### Brief
Scan the data for "pareja" and copy each matching line.
Source information START
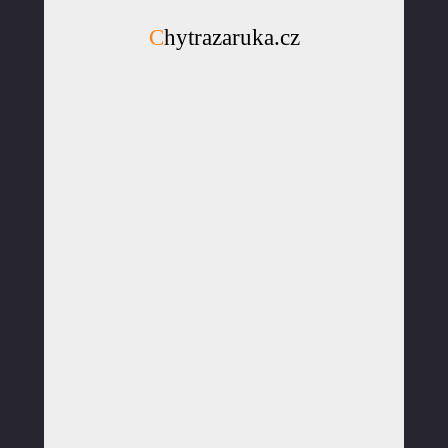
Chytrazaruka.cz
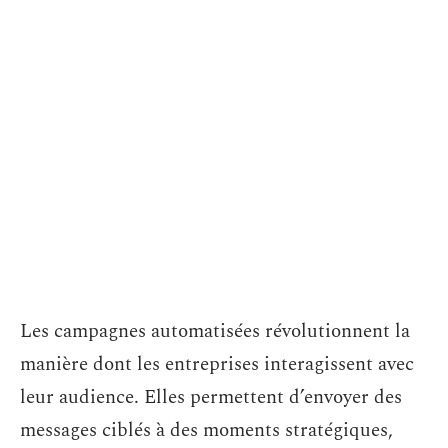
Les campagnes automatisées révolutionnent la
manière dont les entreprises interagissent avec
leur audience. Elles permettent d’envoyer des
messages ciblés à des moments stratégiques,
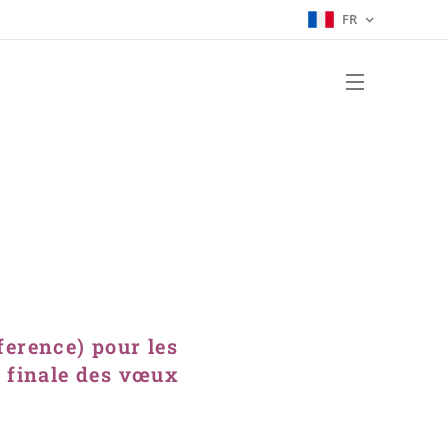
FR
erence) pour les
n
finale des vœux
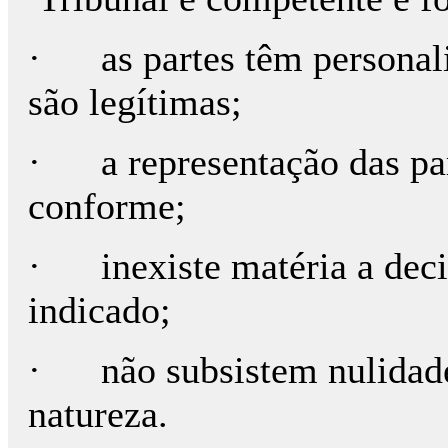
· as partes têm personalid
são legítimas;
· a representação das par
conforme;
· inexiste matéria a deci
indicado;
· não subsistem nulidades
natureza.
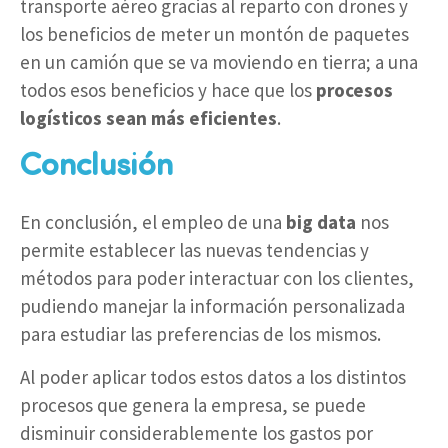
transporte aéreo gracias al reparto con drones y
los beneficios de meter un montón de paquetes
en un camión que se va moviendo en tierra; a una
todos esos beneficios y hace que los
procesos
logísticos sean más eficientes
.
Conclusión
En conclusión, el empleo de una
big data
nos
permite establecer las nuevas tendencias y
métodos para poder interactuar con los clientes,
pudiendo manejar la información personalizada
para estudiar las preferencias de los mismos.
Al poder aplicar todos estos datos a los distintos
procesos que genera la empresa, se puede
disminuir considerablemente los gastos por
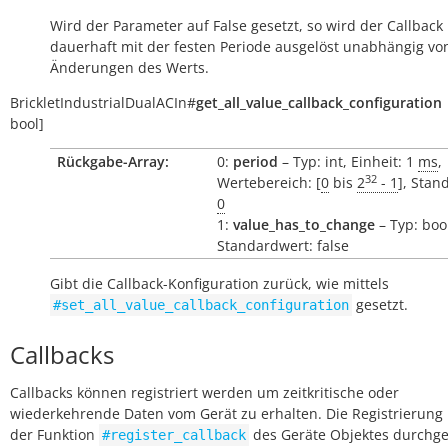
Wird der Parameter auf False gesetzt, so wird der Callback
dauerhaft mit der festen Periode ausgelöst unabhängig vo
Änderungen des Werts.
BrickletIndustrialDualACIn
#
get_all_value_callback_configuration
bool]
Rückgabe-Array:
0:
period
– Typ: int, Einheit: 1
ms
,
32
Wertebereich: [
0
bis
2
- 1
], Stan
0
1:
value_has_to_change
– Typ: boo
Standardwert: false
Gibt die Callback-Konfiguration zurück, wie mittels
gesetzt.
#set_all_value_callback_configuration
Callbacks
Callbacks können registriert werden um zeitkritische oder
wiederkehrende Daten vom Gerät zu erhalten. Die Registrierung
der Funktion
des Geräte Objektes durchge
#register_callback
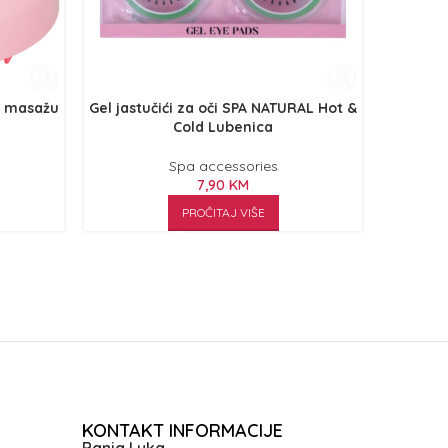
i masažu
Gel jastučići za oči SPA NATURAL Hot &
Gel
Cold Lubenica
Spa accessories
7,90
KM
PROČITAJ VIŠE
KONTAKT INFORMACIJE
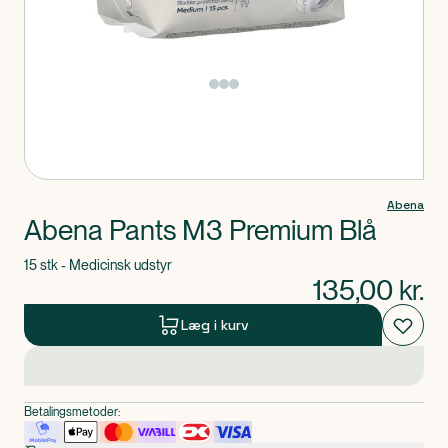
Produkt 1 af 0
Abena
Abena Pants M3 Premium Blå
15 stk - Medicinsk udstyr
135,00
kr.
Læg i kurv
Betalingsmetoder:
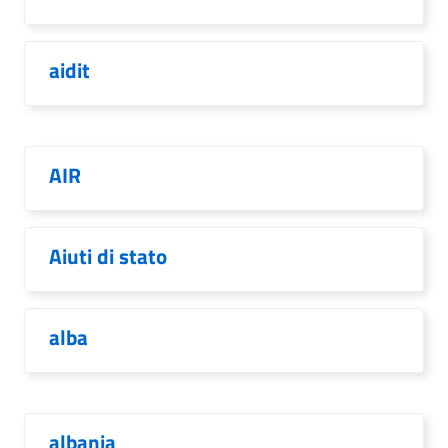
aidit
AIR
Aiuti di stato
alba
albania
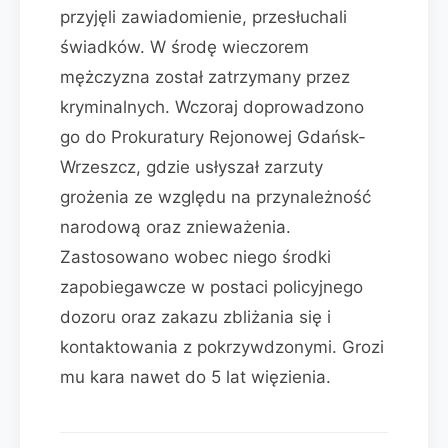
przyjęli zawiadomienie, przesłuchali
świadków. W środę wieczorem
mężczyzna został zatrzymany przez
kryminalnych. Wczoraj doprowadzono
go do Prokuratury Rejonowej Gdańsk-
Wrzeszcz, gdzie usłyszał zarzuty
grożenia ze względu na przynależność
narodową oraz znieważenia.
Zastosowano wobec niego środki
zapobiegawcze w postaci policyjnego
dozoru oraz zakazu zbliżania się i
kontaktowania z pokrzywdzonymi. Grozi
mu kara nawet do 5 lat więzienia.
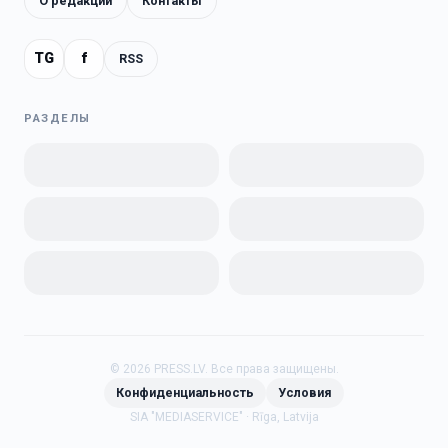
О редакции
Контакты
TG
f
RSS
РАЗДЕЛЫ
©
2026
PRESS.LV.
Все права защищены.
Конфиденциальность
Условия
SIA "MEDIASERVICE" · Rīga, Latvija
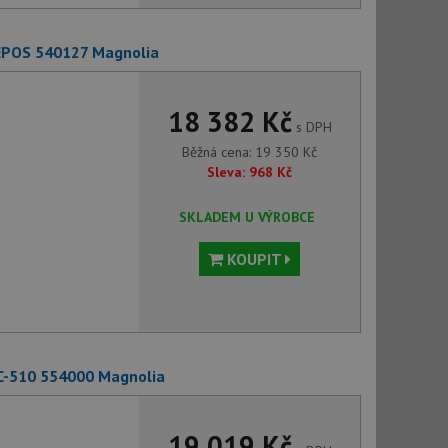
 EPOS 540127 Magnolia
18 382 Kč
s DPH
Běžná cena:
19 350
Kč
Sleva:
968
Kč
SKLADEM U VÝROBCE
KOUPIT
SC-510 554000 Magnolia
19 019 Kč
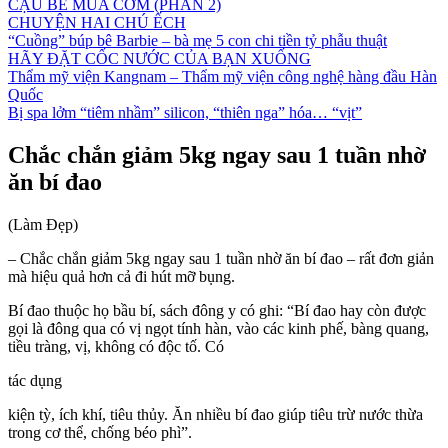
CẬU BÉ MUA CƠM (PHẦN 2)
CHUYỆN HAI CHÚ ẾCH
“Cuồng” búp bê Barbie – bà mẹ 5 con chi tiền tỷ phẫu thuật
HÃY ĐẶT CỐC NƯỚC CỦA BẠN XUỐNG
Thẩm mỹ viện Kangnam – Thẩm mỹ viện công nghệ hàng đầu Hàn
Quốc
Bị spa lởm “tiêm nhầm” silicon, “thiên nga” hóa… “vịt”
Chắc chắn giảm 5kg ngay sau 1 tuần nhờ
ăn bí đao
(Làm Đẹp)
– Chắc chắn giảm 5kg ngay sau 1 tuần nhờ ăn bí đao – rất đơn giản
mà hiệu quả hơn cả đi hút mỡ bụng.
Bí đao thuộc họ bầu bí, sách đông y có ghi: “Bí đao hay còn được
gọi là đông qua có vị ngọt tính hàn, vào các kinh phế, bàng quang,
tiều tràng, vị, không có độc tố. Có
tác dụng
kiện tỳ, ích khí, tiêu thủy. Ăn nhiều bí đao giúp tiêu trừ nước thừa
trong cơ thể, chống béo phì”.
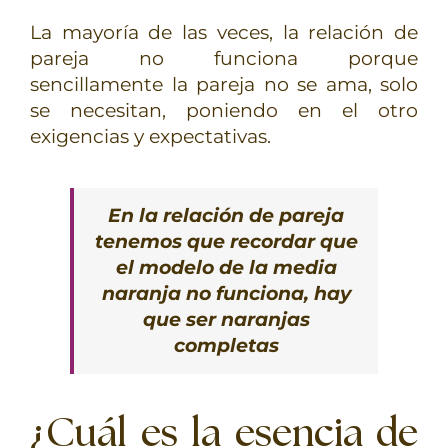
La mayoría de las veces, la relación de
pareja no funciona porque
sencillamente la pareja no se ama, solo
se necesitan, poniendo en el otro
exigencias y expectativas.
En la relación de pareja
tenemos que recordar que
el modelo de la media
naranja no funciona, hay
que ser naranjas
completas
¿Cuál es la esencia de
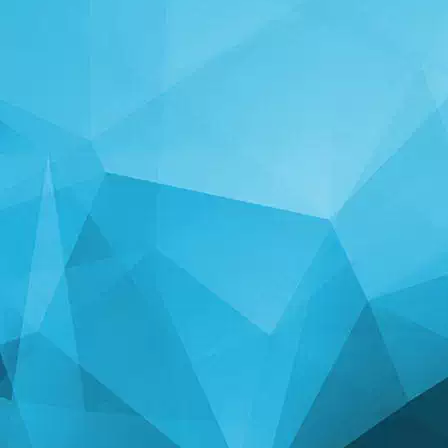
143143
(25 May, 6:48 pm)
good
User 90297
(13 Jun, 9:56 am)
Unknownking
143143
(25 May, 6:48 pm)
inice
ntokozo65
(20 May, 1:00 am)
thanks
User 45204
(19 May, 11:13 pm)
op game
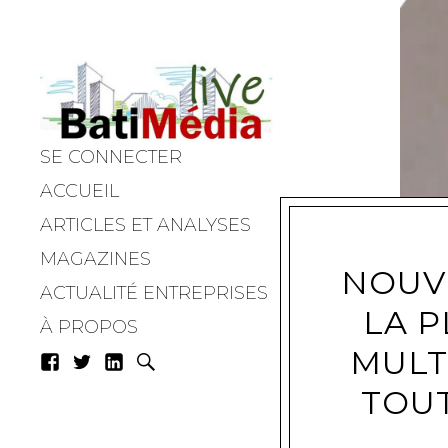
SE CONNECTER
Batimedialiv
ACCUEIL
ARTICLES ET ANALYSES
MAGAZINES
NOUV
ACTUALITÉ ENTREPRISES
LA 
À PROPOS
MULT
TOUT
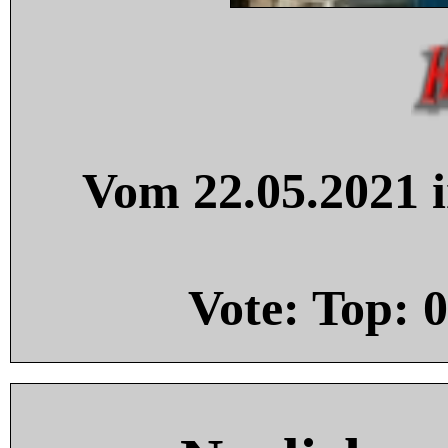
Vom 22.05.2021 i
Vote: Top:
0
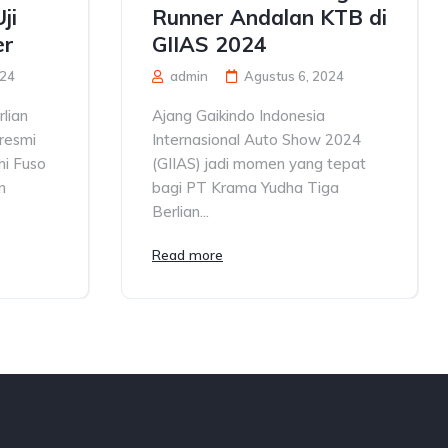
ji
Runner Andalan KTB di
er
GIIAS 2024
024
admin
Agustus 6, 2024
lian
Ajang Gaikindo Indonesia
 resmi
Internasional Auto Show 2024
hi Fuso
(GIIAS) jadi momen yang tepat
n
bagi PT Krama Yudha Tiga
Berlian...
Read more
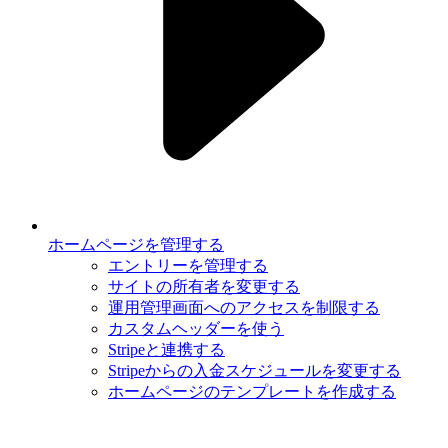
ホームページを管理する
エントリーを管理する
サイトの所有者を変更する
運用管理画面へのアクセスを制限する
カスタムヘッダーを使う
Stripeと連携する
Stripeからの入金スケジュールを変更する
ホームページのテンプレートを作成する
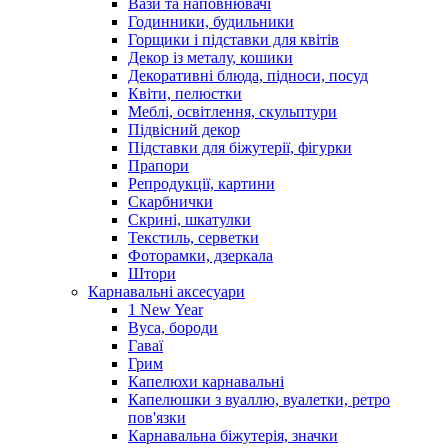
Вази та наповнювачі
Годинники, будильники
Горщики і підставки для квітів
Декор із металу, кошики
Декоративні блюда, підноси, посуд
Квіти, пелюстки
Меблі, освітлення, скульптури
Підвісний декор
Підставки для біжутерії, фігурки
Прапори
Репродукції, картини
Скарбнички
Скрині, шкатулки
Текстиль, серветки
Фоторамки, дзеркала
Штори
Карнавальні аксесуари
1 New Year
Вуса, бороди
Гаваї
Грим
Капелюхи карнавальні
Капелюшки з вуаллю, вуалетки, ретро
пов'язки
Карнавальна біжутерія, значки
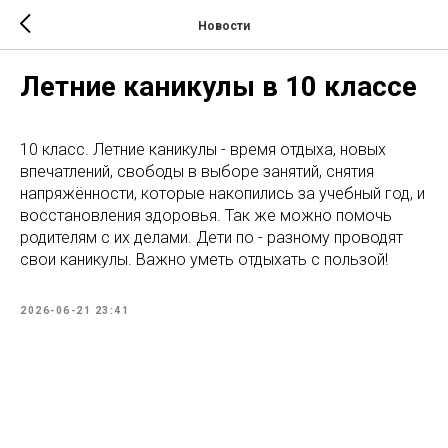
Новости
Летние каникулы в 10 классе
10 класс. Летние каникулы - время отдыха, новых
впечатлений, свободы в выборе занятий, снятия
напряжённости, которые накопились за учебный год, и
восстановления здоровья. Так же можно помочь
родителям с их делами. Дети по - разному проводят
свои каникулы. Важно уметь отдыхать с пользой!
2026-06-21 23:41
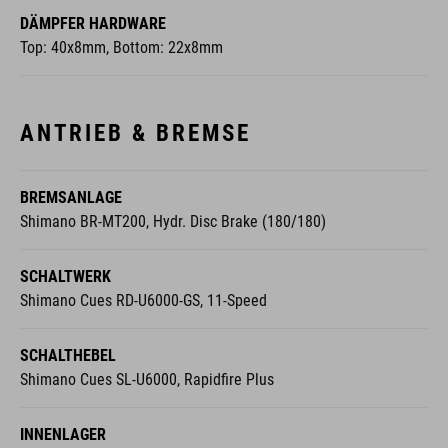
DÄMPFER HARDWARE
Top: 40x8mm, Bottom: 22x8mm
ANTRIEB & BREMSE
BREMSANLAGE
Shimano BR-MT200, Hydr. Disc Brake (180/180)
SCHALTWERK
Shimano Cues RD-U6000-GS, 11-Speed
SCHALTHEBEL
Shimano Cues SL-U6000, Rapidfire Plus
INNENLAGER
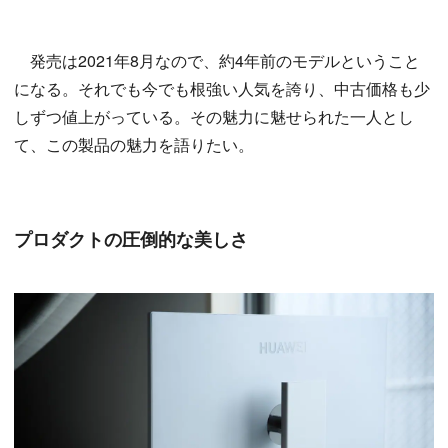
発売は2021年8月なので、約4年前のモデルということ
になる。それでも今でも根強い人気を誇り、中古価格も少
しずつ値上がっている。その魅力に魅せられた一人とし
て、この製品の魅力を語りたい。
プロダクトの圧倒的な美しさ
Source information END
### Expected output
pareja no funciona porque
sencillamente la pareja no se ama, solo
En la relación de pareja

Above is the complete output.